Sem acesso

Transparência pública? Governo opta por sigilo para não divulgar informações

Autoridades têm optado por decretar sigilo em vez de prestar informações, como no caso Pazuello

Reprodução
Reprodução

São Paulo – Logo no primeiro mês de gestão, em janeiro de 2019, o atual governo mudou as regras da Lei de Acesso à Informação (LAI), que está prestes a completar 10 anos. O Decreto 9.690 causou preocupação de imediato, ao ampliar o número de pessoas da administração aptas a decidir sobre sigilo de dados públicos. A medida, assim, caminhou na contramão da pretendida transparência, explorando brechas na lei. E o receio vem se confirmando, com seguidas decretações de sigilo por parte do governo, sobre os temas mais variados.

Um dos casos mais rumorosos envolveu o ex-ministro e general Eduardo Pazuello. No início de junho, o Comando do Exército decidiu não punir o militar pela participação em ato político de apoio ao presidente. Além disso, arquivou o processo, que deverá permanecer em sigilo por 100 anos. Assim, pelo menos duas gerações ficarão sem acesso ao caso. Segundo o Exército, não existe “interesse público” na questão.

CPI da Covid

Nesta semana, o Ministério da Saúde tentou impor sigilo a documentos entregues à CPI da Covid no Senado a respeito da aquisição de vacinas da Covaxin. Mais uma vez, de 100 anos. Mas na última quinta-feira (12) a própria CPI anulou a medida, afirmando que houve decisão arbitrária de um servidor que não teria prerrogativa para isso. Também foi imposto sigilo – menor, de 10 anos – para documentos de um segundo contrato com a Pfizer para compra de vacinas.

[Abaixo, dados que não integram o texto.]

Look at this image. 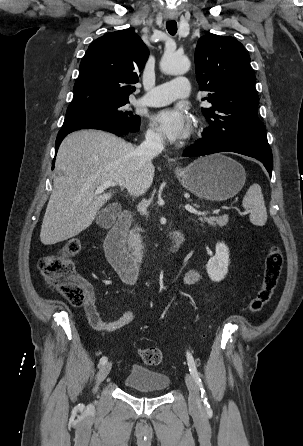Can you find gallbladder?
Here are the masks:
<instances>
[{
	"mask_svg": "<svg viewBox=\"0 0 303 446\" xmlns=\"http://www.w3.org/2000/svg\"><path fill=\"white\" fill-rule=\"evenodd\" d=\"M106 216H107V213L105 211L100 212L97 216L98 224L106 225V222H105ZM111 222H112V220H111Z\"/></svg>",
	"mask_w": 303,
	"mask_h": 446,
	"instance_id": "bac80fb5",
	"label": "gallbladder"
}]
</instances>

Na semana que passou, a ministra Cármen Lúcia, do Supremo Tribunal Federal (STF), negou liminar ao tenente-coronel da reserva do Exército Hélcio Almeida, contra ato da presidência da CPI, que autorizou quebra de seu sigilo bancário, fiscal, telefônico e telemático (junção de telefonia e informática). Ele teria participado de negociações com o Ministério da Saúde, como intermediário para compra de vacinas. A ministra entendeu que a Constituição dá às CPIs poderes de investigação próprios das autoridades judiciais, entre outros.

Cartão secreto

A onda sigilosa chegou até ao Palácio do Planalto. De acordo com reportagem da revista Época, foi decretado sigilo – novamente, de 100 anos – do próprio cartão da vacinação do presidente da República. A assessoria presidencial disse que esses dados referem-se “à intimidade, à vida privada, à honra e à imagem”.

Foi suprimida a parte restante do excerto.